(Work to be completed)
Each line that includes the word "email" should be copied from the records.
Top of Listed records
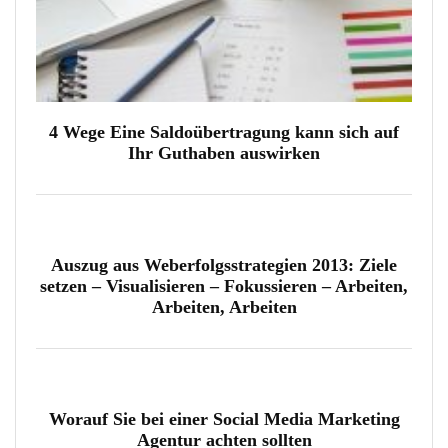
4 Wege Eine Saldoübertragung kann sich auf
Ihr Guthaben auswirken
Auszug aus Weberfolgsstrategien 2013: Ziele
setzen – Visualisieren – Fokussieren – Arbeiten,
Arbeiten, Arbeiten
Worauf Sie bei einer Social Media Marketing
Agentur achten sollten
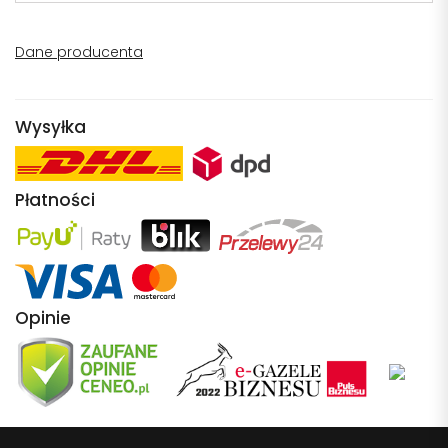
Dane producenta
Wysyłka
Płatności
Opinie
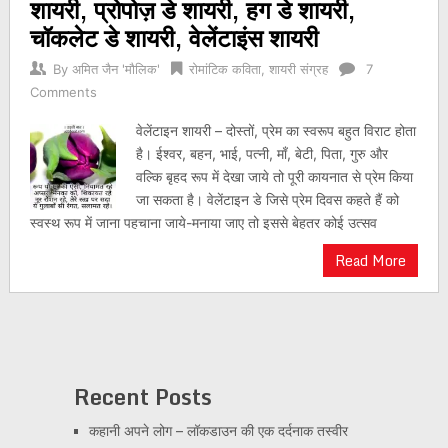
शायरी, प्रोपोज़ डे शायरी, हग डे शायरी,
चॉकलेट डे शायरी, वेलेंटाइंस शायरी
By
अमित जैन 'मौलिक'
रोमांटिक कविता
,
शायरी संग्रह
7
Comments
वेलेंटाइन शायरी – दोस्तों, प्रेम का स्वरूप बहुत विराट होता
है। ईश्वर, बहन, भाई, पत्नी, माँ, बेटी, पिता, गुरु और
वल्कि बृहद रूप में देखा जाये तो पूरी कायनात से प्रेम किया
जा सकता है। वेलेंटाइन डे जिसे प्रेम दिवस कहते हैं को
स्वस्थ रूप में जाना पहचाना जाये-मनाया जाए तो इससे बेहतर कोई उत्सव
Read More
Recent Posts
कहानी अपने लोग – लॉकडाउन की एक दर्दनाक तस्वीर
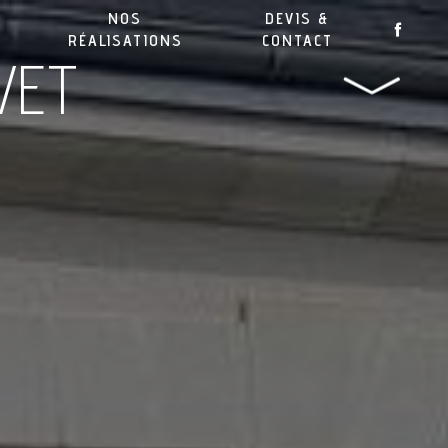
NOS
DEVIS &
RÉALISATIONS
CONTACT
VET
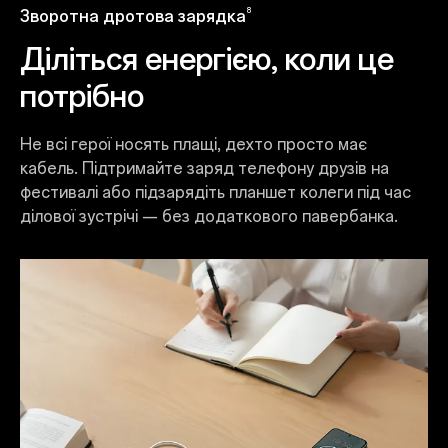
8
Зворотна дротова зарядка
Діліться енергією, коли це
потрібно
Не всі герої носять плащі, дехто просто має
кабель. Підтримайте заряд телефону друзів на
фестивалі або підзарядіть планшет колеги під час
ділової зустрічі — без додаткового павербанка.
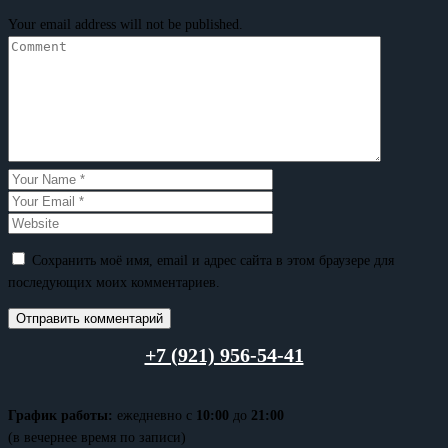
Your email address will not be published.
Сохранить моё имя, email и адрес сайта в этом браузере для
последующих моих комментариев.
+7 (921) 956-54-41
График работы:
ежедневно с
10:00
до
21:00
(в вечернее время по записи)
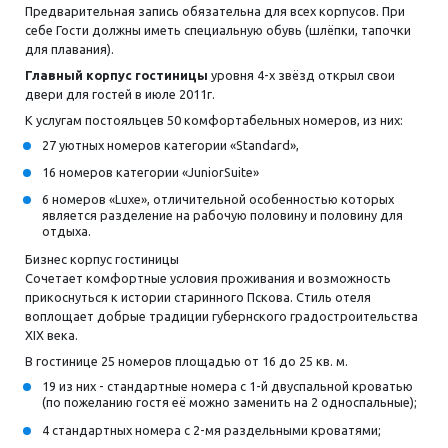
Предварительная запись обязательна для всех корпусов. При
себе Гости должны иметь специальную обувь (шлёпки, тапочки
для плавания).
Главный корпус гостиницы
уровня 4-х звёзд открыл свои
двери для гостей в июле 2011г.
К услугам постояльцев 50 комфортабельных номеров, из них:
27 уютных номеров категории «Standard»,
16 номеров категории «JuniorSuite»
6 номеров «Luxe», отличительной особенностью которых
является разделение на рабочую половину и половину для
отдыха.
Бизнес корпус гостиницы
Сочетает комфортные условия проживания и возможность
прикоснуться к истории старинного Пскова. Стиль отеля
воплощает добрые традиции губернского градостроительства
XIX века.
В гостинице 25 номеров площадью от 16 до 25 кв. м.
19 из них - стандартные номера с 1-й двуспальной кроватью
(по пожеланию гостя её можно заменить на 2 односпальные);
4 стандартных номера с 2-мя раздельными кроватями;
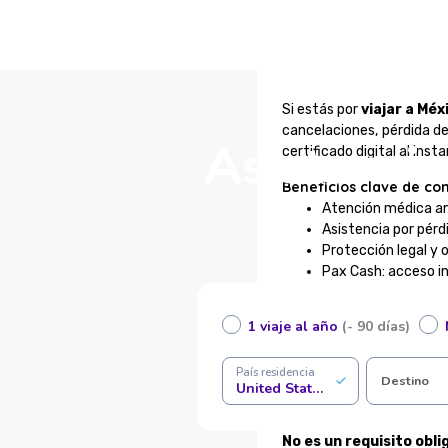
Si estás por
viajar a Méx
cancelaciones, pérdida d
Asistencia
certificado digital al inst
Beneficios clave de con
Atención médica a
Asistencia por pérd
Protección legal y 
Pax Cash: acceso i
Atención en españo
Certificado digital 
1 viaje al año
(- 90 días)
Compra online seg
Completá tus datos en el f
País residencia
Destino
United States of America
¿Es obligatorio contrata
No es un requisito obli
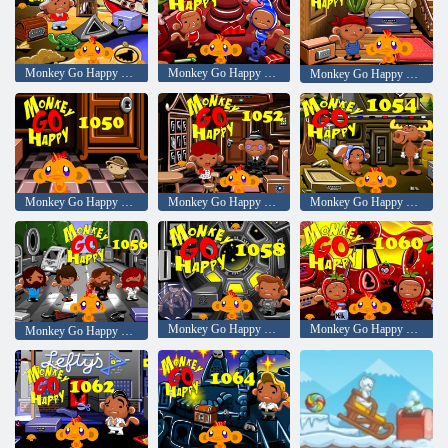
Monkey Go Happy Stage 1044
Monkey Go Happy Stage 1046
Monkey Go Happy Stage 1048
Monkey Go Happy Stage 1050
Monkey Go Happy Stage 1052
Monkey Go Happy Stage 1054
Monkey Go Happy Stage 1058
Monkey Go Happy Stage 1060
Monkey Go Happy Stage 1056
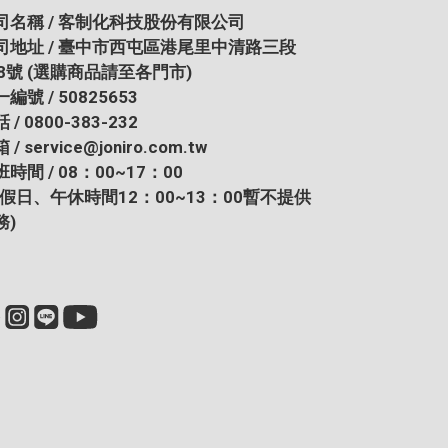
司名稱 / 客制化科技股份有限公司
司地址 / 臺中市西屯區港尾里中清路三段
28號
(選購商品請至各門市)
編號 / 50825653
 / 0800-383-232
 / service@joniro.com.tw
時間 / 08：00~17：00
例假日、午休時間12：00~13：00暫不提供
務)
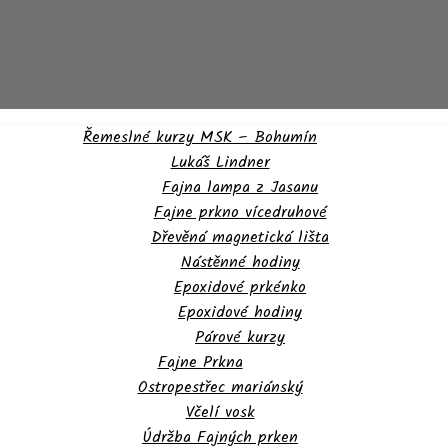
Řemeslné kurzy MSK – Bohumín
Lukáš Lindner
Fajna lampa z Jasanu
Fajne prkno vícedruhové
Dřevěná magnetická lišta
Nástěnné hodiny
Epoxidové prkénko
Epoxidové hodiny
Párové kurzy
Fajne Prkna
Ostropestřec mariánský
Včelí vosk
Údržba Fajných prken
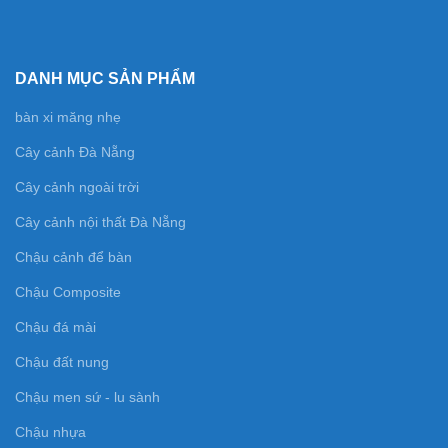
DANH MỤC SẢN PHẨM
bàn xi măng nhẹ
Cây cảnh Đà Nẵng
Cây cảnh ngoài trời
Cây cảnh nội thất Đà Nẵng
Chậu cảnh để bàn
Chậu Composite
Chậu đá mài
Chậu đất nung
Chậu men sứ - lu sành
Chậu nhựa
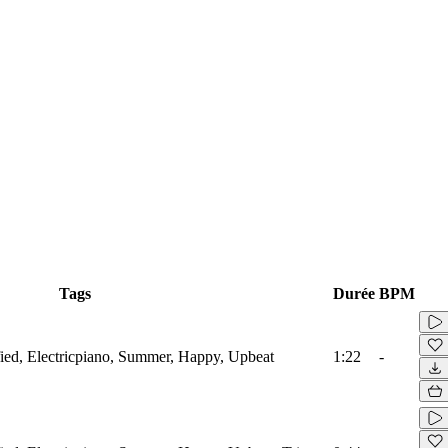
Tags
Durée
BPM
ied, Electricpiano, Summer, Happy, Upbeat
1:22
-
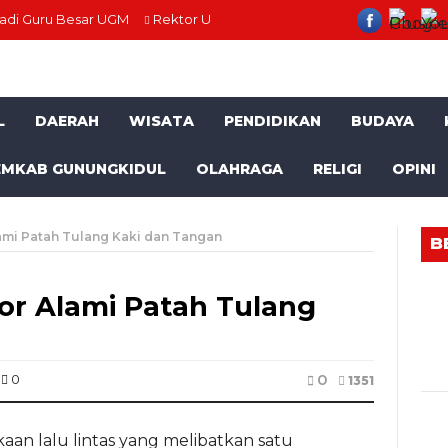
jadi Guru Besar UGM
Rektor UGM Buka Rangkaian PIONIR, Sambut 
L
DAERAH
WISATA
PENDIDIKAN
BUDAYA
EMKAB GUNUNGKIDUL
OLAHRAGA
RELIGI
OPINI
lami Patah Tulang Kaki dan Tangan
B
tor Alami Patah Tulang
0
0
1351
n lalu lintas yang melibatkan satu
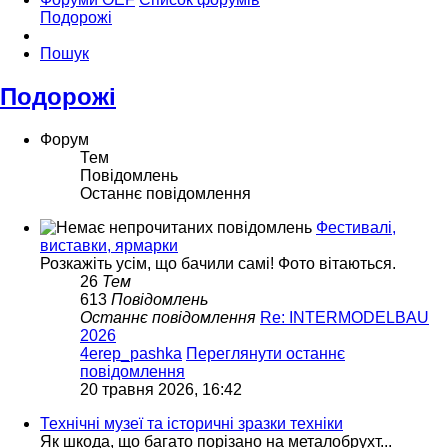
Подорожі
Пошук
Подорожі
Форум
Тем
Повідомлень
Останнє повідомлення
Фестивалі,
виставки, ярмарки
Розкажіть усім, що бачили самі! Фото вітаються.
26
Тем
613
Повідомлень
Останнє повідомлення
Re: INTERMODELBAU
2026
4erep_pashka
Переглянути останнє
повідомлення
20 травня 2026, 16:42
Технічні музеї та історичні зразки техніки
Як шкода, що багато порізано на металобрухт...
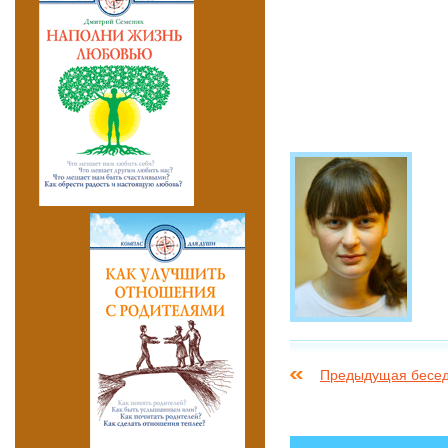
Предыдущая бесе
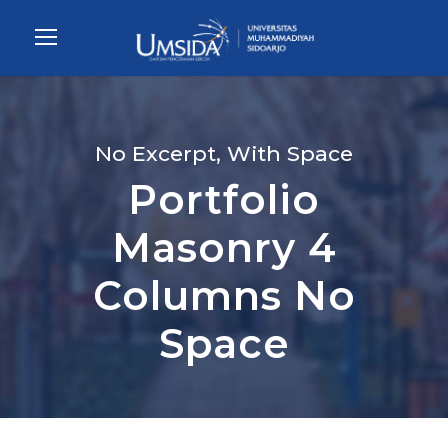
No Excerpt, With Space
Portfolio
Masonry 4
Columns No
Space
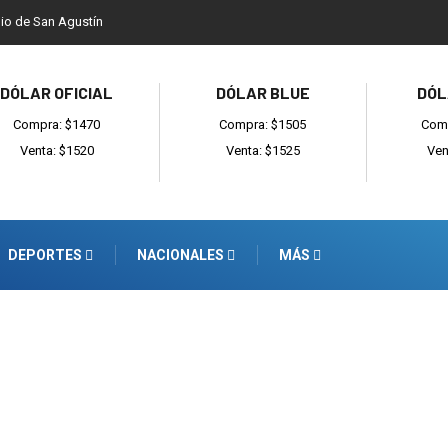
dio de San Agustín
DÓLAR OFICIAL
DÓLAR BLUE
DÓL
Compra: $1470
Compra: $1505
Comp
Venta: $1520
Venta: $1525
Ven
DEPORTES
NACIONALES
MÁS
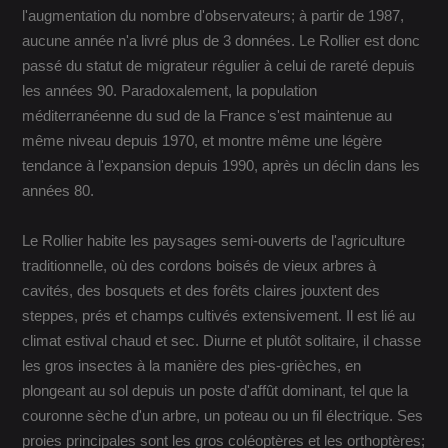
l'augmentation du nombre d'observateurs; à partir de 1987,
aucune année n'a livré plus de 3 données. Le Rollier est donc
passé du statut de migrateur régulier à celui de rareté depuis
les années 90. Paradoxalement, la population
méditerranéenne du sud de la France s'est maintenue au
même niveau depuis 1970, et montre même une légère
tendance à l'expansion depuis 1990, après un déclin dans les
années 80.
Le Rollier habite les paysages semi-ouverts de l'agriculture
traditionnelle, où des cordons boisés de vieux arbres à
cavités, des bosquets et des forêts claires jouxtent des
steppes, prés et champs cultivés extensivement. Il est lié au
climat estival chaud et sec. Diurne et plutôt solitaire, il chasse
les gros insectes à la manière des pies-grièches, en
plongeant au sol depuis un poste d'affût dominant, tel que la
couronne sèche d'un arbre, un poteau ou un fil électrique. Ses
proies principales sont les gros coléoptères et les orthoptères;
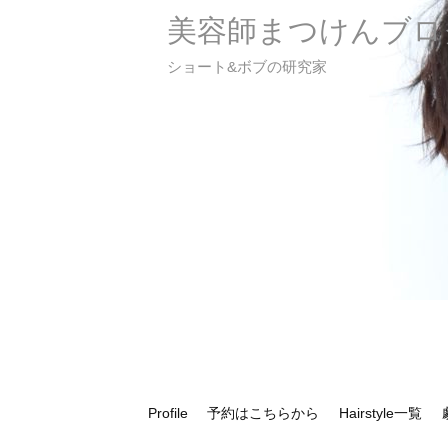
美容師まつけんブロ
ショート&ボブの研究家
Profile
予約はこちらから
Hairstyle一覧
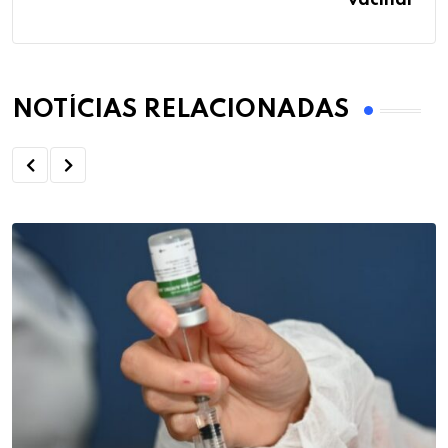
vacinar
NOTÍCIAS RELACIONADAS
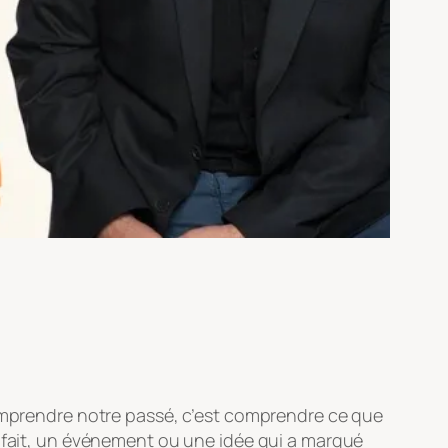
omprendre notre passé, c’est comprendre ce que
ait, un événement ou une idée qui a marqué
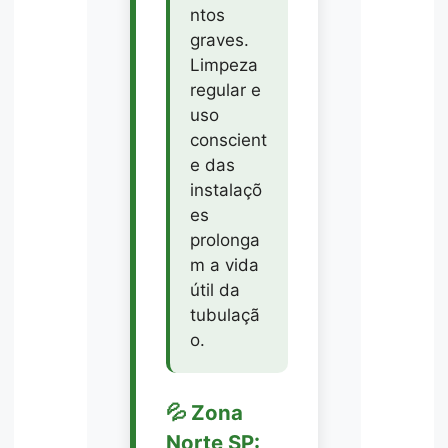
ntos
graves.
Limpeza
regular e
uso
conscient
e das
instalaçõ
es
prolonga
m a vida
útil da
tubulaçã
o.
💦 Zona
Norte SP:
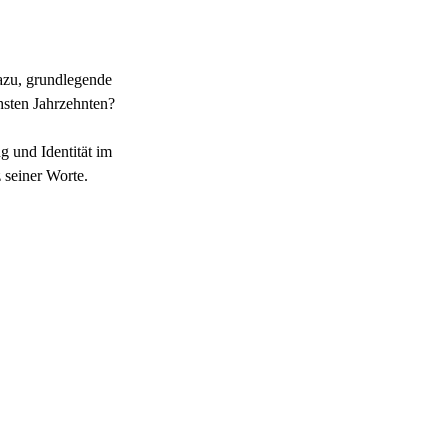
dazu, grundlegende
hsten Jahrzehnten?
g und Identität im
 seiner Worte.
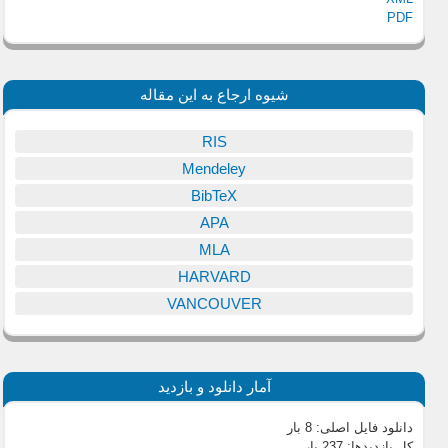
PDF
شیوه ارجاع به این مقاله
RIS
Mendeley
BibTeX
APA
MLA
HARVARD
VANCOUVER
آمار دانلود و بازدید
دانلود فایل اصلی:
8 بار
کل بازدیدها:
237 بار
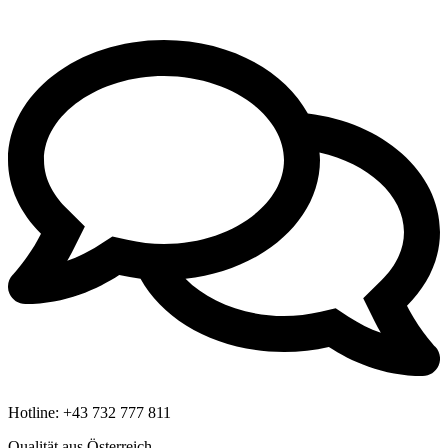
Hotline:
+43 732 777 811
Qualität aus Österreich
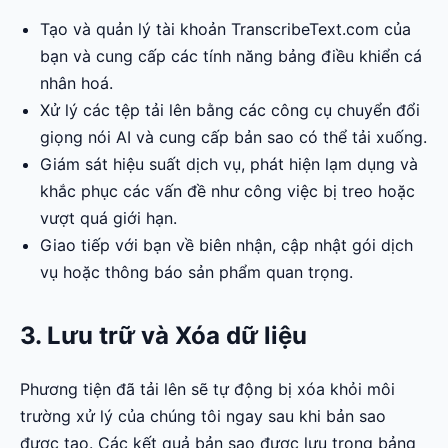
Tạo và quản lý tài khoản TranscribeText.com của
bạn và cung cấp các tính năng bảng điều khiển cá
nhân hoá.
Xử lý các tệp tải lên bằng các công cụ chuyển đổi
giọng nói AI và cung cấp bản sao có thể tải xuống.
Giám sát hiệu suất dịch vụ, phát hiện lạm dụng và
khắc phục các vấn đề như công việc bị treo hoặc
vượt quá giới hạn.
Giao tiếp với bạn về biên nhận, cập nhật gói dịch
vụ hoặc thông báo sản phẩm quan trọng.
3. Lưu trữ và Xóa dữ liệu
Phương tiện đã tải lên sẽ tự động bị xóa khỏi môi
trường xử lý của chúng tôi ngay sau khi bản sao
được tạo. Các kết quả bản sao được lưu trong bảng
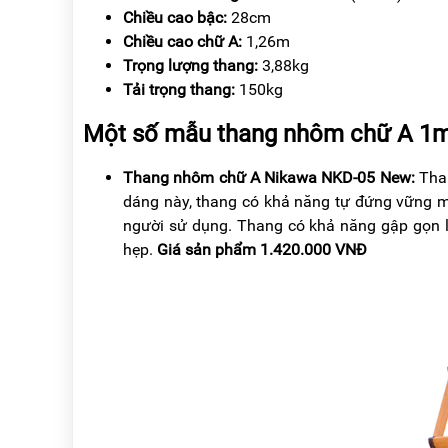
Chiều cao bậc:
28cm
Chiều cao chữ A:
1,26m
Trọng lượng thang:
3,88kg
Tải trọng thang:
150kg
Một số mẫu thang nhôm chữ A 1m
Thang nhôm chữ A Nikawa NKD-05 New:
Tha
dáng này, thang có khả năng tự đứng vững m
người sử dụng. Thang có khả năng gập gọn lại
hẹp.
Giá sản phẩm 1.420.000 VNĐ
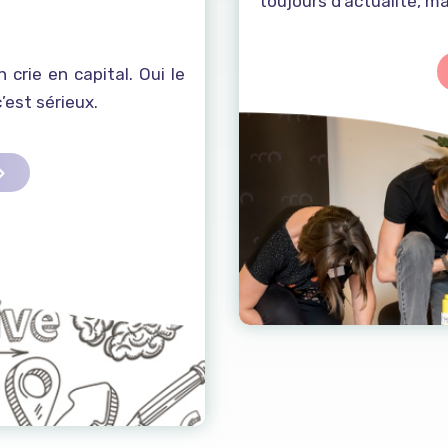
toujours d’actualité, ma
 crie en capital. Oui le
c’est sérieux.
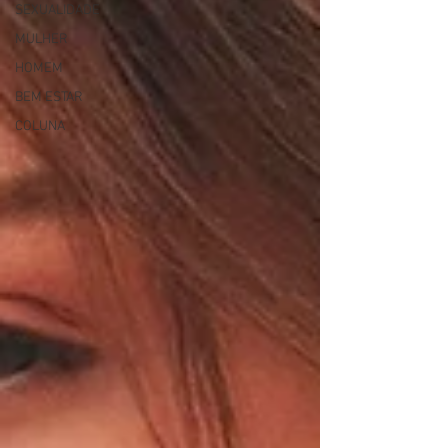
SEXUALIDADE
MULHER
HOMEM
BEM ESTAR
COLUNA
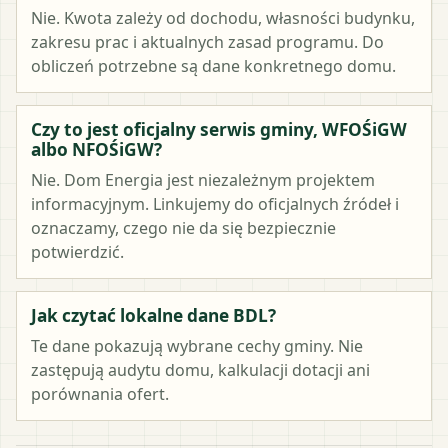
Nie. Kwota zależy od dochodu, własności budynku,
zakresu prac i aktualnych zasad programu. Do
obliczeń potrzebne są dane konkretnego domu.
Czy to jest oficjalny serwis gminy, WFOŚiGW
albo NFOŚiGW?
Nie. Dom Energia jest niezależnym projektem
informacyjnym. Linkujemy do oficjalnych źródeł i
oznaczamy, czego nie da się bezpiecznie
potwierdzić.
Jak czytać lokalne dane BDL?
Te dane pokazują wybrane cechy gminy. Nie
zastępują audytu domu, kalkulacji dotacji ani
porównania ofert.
Bottom of Listed records
(Answer below)
Your email address will not be published.
Сохранить моё имя, email и адрес сайта в этом браузере для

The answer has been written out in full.